Infrastructure design and build strategies have a direct impact on the quality of a software product now more than ever. Using DevOps practices, traditional Ops responsibilities are changing to include new processes and tools used to pattern infrastructure and ultimately elevate software quality.

Description

Software application requirements help define the underlying infrastructure, but how the infrastructure is built can have positive side-effects on software quality, collaboration, testing culture, and continuous delivery. Whether an organization is just starting to adopt DevOps principles, or is already successfully practicing DevOps, the state of continual improvement is a necessity.

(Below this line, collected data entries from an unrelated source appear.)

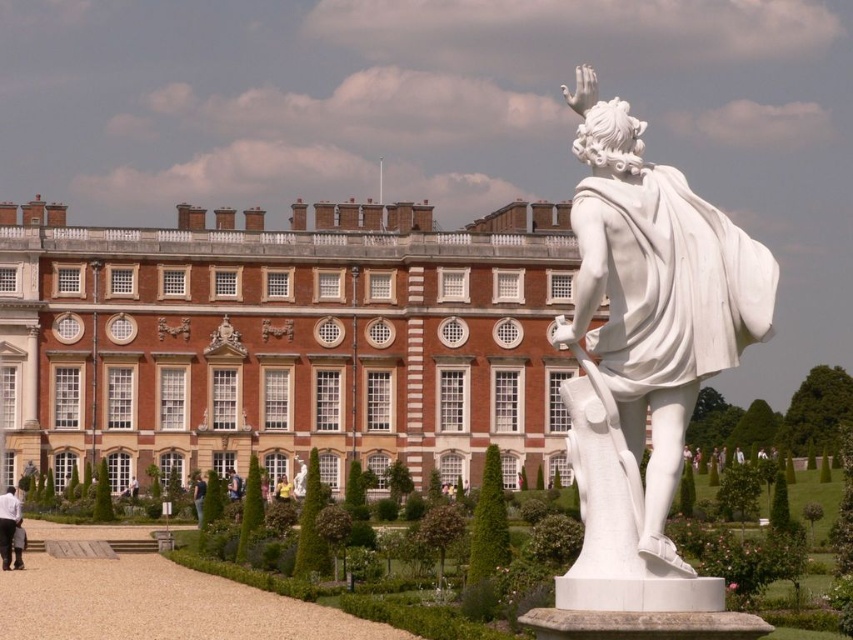 Question: Which point is farther to the camera?

Choices:
 (A) white marble statue at right
 (B) green leafy hedge at center

Answer: (B)

Question: Which object is positioned farthest from the blue jeans at center?

Choices:
 (A) white fabric shirt at lower left
 (B) green leafy hedge at center
 (C) yellow fabric dress at center
 (D) blue denim jeans at lower center

Answer: (B)

Question: Which is farther from the white fabric shirt at lower left?

Choices:
 (A) blue jeans at center
 (B) blue denim jeans at lower center

Answer: (A)

Question: In this image, where is green leafy hedge at center located relative to blue jeans at center?

Choices:
 (A) below
 (B) above

Answer: (B)

Question: In this image, where is green leafy hedge at center located relative to blue jeans at center?

Choices:
 (A) left
 (B) right

Answer: (B)

Question: Is white fabric shirt at lower left closer to the viewer compared to yellow fabric dress at center?

Choices:
 (A) yes
 (B) no

Answer: (A) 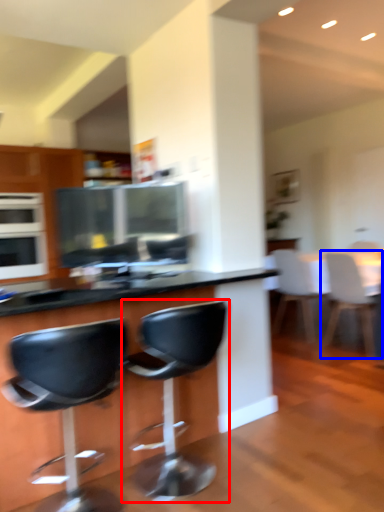 Question: Which object is closer to the camera taking this photo, chair (highlighted by a red box) or chair (highlighted by a blue box)?

Choices:
 (A) chair
 (B) chair

Answer: (A) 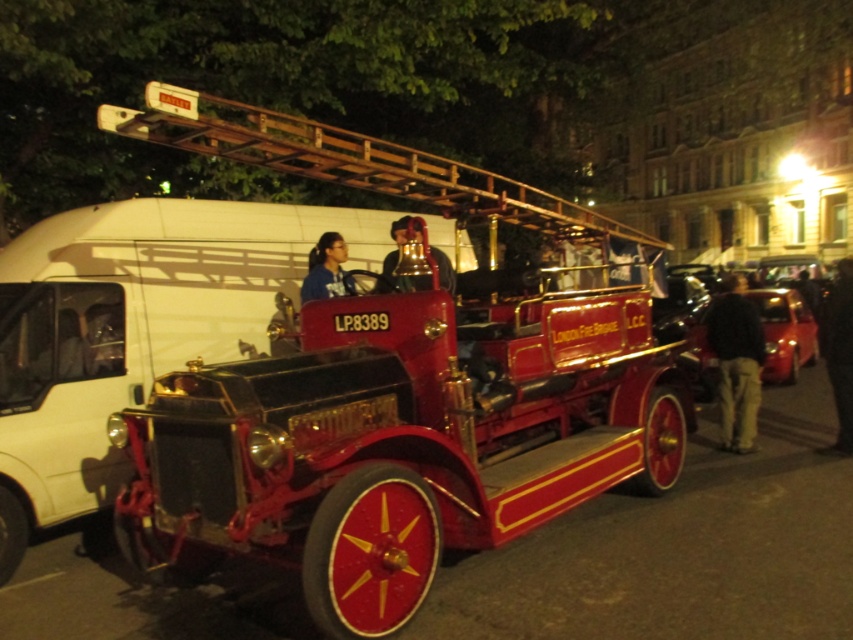 Question: Which point appears closest to the camera in this image?

Choices:
 (A) (321, 275)
 (B) (165, 273)
 (C) (444, 269)

Answer: (C)

Question: Which object is positioned farthest from the black leather pants at lower right?

Choices:
 (A) blue fabric jacket at center
 (B) dark brown leather jacket at lower right
 (C) shiny red car at right
 (D) shiny black bell at center

Answer: (B)

Question: Can you confirm if shiny red fire truck at center is positioned to the right of shiny red car at right?

Choices:
 (A) no
 (B) yes

Answer: (A)

Question: Among these points, which one is farthest from the camera?

Choices:
 (A) (228, 394)
 (B) (784, 308)

Answer: (B)

Question: Does shiny red car at right come behind blue fabric jacket at center?

Choices:
 (A) yes
 (B) no

Answer: (A)

Question: Is white matte van at center to the right of shiny black bell at center from the viewer's perspective?

Choices:
 (A) no
 (B) yes

Answer: (A) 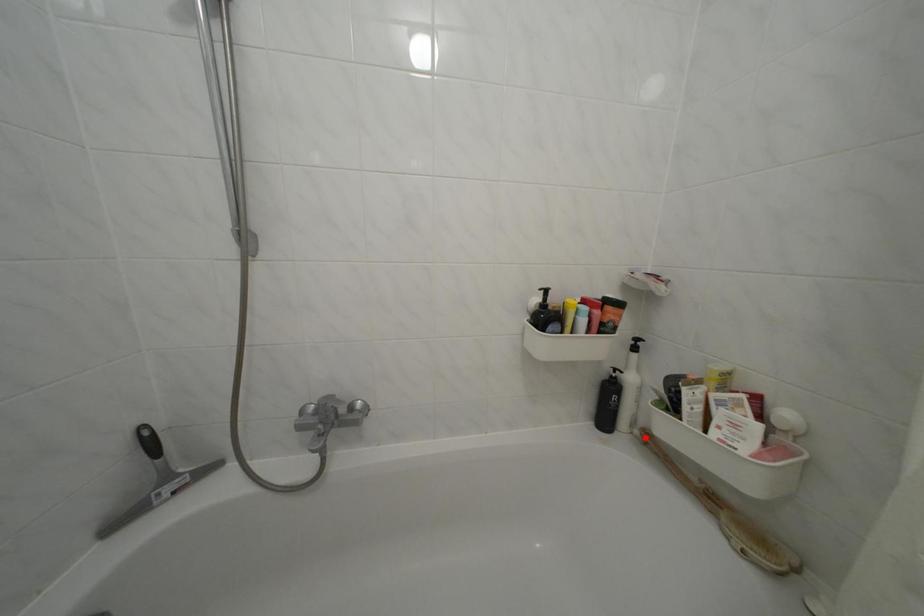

Using some recent stories and technical examples learned from the field, individuals and organizations can implement simple but effective strategies to take the first steps towards adopting DevOps methodologies, or experiment and improve on existing practices.

We will cover some lessons learned and technical strategies surrounding:

  • Ops working higher up in the stack
  • minimizing lead time for infrastructure projects
  • improving continuous delivery infrastructure, decreasing cycle times
  • increasing infrastructure quality using testing
  • continual education, a 2-way street
  • positive side effects of DevOps tools
  • approaching software problems with systems tools
  • leveraging cross-functional meta-teams
  • shipping infrastructure coupled with code

Realizing that the work you do every day can have a huge, positive impact on business function builds confidence, and increases job satisfaction. The interaction between software development and systems operations has never been more important, and by building great infrastructure System Operations contributes to make software great.

Notes

This talk is a mix of culture, process, tools, and some code/template examples. Participants will come away with some reinforcements about what they are doing correctly, or ideas on how to improve their organizations. The audience level is beginner and intermediate, but even advanced DevOps practitioners may take something away from it. Format is slide deck.

I’m an avid practitioner of DevOps in my organization and community, and truly believe that DevOps changed my life in a big way. I’ve led small-scale and large-scale top-down and bottom-up transformations for several teams in my career. I like introducing people to new topics, and sharing ideas on how humans can improve the technology that we create and maintain.